At the press conference last week, JDA President Scott Rogers said working with the dedicated and creative community group allowed him to see how powerful collective passion can be when it’s focused on a goal.

“The leaders who join us today … have all stepped up to the plate to advocate for this project,” he said.

Board of Supervisors Chairman Dan Gecker thanked former state Del. Sam Nixon, who sponsored the bill that was ultimately passed by the General Assembly designating the highway as “Historic Route 1” throughout Virginia. Perhaps the most noteworthy aspect of the project is how the JDA partnered with other agencies and organizations, he said.

Kathleen Kilpatrick, director of the state’s Department of Historic Resources, said the interactive website will feature not only the historical sites along Route 1 in Virginia, but also the assets that are all along the highway in other states. The site is really about connections, she said, and what its creators want to see is people making new memories along the route.

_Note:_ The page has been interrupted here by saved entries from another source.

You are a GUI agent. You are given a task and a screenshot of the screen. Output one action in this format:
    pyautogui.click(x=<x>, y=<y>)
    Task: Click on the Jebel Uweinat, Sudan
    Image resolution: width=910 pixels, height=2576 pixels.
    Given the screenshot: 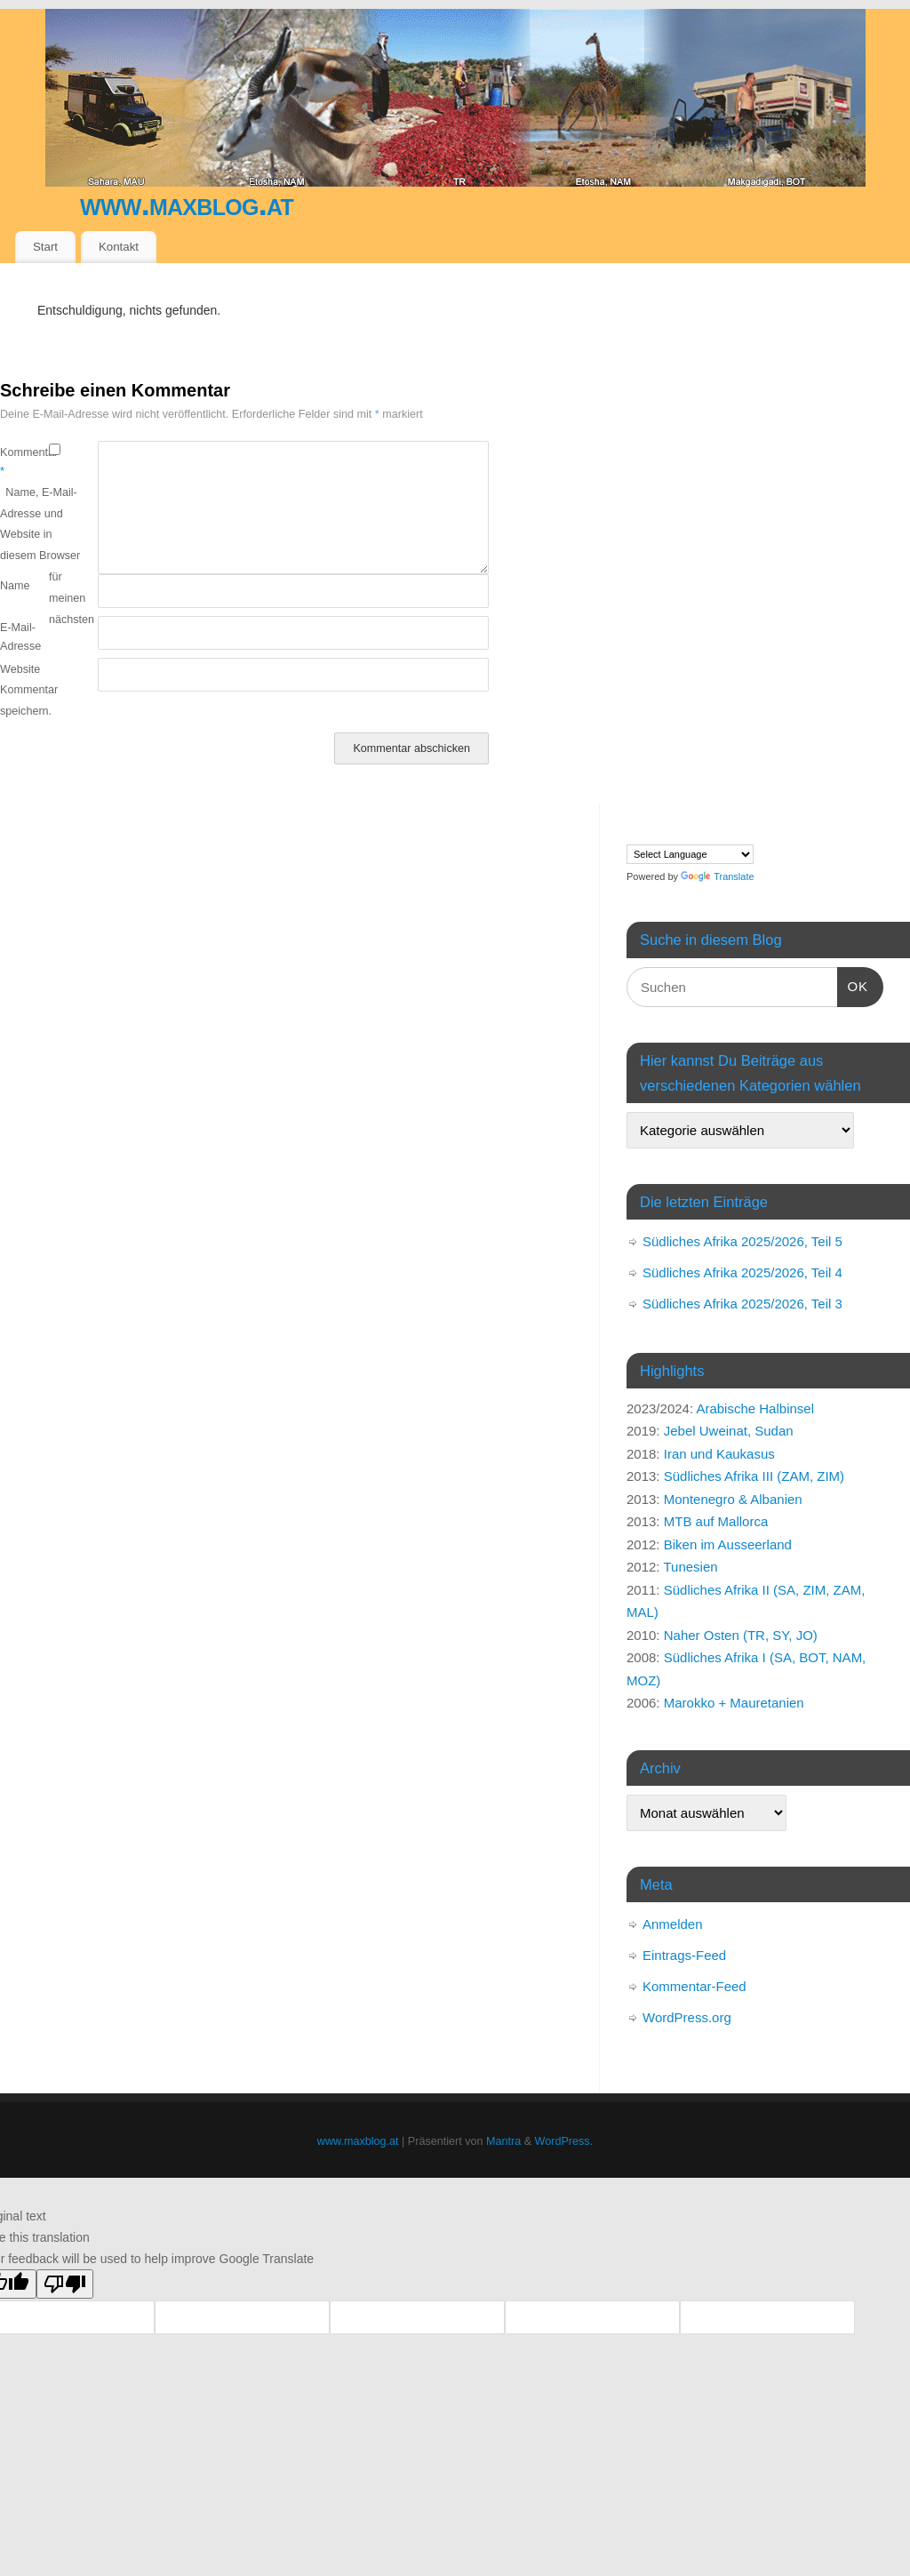 What is the action you would take?
    pyautogui.click(x=729, y=1430)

“Our motto is ‘Putting Virginia’s History to Work,’ and that’s what we’re doing today,” she said.

At last week’s event, Lisa Bailey, who’s been a member of the JDA’s board for seven years, said the revitalization will help keep the area attractive, warm and inviting so businesses and families will want to do business and live there. Much of the historic highway’s traffic was lost to I-95.

“We want to bring back business, traffic and families,” she said. “We want to have fun on Route 1.”